Perdo sempre tanto tempo ed energie a rubare il cibo alla Dory, a giocare con Demi e a raccontarvi le mie malefatte che quasi mi stavo dimenticando di raccontarvi l’interessantissimissima storia della mia vita fino ad oggi! O meglio… la storia di come sono finita in questi 80mq di pelo. Ma per arrivarci dovrò raccontarvi tutto… pronti?

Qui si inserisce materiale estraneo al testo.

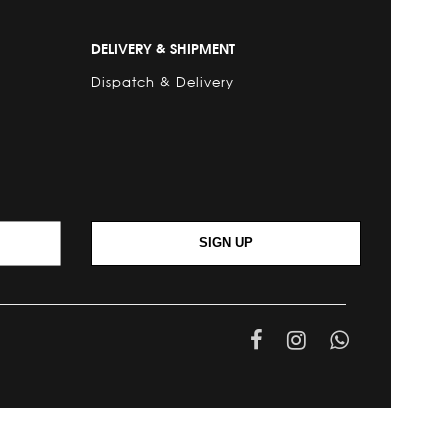
DELIVERY & SHIPMENT
Dispatch & Delivery
SIGN UP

La mia storia inizia a San Giovanni Lupatoto, non distante dalla colonia felina del comune gestita da una bipede affettuosa e premurosa di nome Elena. Quel giorno Elena si stava recando dai ragatti vagabondi a salutarli e dare loro le pappe buone quando si è imbattuta in un gruppetto di giovani bipedi che si stavano divertendo a giocare assieme a me. Incuriosita, Elena domanda se io fossi di loro proprietà ma così non era, infatti mi ero solo fermata a socializzare con quei simpatici bambini. Preoccupata che io potessi essermi perduta e venissi stirata da un’auto, senza pensarci troppo mi ha raccolta dalla strada promettendo ai cari giovani che si sarebbe presa cura di me. Assieme decisero di chiamarmi Kitty.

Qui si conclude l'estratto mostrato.